Who emerged as the leader of Russia after Gorbachev’s resignation?

A

Boris Yeltsin

Yeltsin had become popular after his efforts put down a coup aimed at restoring hard-line Communist Party control in Russia. Yeltsin was initially popular, but corruption during his tenure and a stagnant economy contributed to his replacement by Vladimir Putin in 2000.

17
Q

The disintegration of the former Yugoslavia led to what conflict?

A

The disintegration of Yugoslavia led to the Yugoslav Wars, as the Republic of Serbia attempted to prevent Croats and Bosnians from gaining freedom from Serbian control.

The war saw massive genocide, as the Serbian forces sought to “ethnically cleanse” Bosnia.

18
Q

The Dayton Accords, signed in 1995, resolved what conflict?

A

The Dayton Accords put an end to the three-and-a-half year-long war in Bosnia, which arose out of the Socialist Federal Republic of Yugoslavia.

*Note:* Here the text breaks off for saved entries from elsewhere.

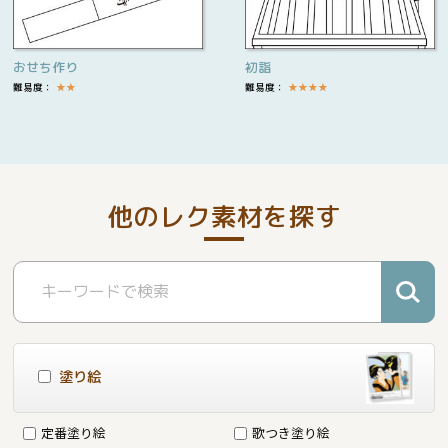
おせち作り
初詣
難易度：
★
★
難易度：
★
★
★
★
他のレク素材を探す
塗り絵
定番塗り絵
歌つき塗り絵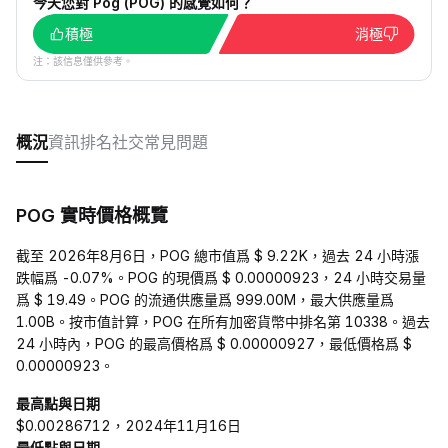
今天您對 Pog (POG) 的感覺如何？
積極
消極
注：該信息僅供參考。
概況
資訊
排名
社交
常見問題
POG 實時價格概覽
截至 2026年8月6日，POG 總市值爲 $ 9.22K，過去 24 小時漲
跌幅爲 -0.07%。POG 的現價爲 $ 0.00000923，24 小時交易量
爲 $ 19.49。POG 的流通供應量爲 999.00M，最大供應量爲
1.00B。按市值計算，POG 在所有加密貨幣中排名第 10338。過去
24 小時內，POG 的最高價格爲 $ 0.00000927，最低價格爲 $
0.00000923。
最高點與日期
$0.00286712，2024年11月16日
最低點與日期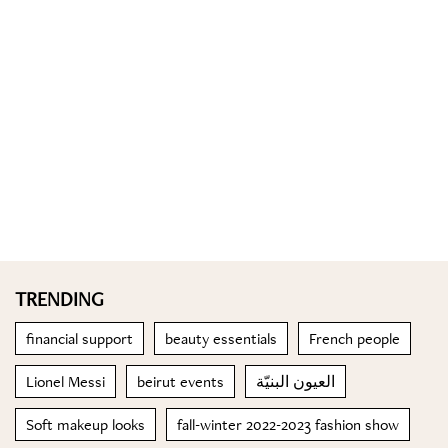
TRENDING
financial support
beauty essentials
French people
Lionel Messi
beirut events
العيون البنيّة
Soft makeup looks
fall-winter 2022-2023 fashion show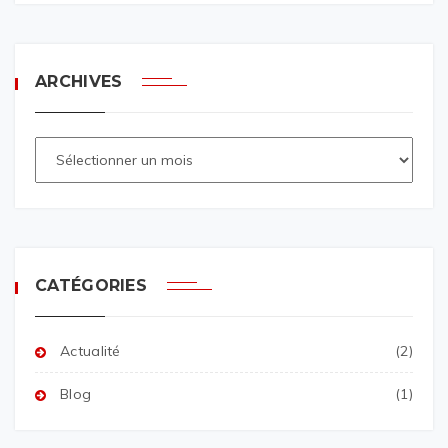
ARCHIVES
CATÉGORIES
Actualité
(2)
Blog
(1)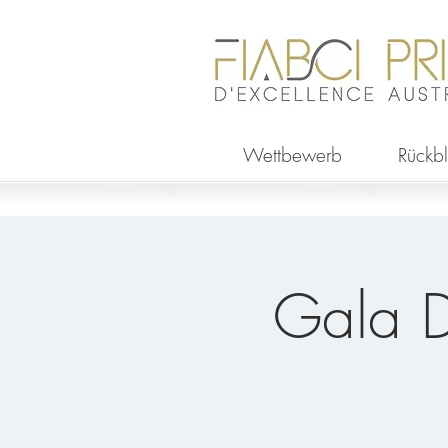
Wettbewerb
Rückbl
Gala D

U.S. President Clinton was instrumental in organizing the Accords and serving as mediator. NATO had previously conducted bombing raids to halt the conflict. In 1999, war again broke out in the region, and NATO conducted a second set of raids.

19
Q

The Good Friday Agreement, reached in 1998, was an attempt to resolve what conflict?

A

President Clinton had dispatched George Mitchell, a former Senate Majority Leader, to Ireland to broker a resolution to the fate of Northern Ireland, contested by Great Britain and the Republic of Ireland.

An agreement was reached on Good Friday, 1998. Although years of stalemate followed the Good Friday Agreement, it marked the start of a peaceful resolution of the Northern Ireland question.

20
Q

What did the Maastricht Treaty establish?

A

Signed in 1992, the Maastricht Treaty established the European Union, a supranational organization comprised of various member states, such as Germany, Portugal, and Greece.

The Maastricht Treaty also established a single currency for the Unions’ member states (except Britain), the euro.